___ SOURCE RECORDS

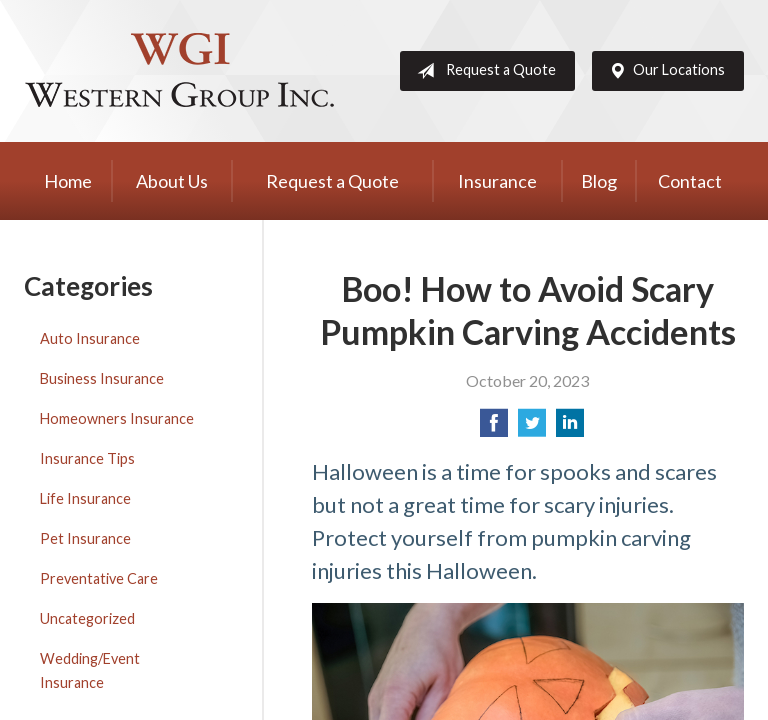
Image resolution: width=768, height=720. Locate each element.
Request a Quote (482, 71)
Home (68, 181)
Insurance (497, 181)
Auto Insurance (90, 338)
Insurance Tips (87, 458)
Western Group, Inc (179, 71)
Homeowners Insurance (117, 418)
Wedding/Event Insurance (90, 670)
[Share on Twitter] (532, 428)
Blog (599, 181)
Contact (690, 181)
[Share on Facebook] (494, 428)
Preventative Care (99, 578)
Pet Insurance (85, 538)
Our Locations (663, 71)
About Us (172, 181)
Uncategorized (87, 618)
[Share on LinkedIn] (570, 428)
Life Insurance (85, 498)
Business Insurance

______

- **WORK ITEM**
Please output only the lines from the one holding "Preventative Care (99, 578)" to the end of the records, first and last included, exactly as they appear.

- **ANSWER AREA**
Preventative Care (99, 578)
Pet Insurance (85, 538)
Our Locations (663, 71)
About Us (172, 181)
Uncategorized (87, 618)
[Share on LinkedIn] (570, 428)
Life Insurance (85, 498)
Business Insurance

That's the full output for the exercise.